*Information supplied*
════════════════
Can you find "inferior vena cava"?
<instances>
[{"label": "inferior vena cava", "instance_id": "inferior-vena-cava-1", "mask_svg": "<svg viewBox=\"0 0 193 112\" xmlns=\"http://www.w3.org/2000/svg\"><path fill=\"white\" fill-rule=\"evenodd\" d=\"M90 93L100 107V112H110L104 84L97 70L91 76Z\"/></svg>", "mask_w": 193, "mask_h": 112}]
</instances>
════════════════
*What to work on*
Determine how many lines in the listing above hold "inferior". Give the number without any other words.

*Solution below*
2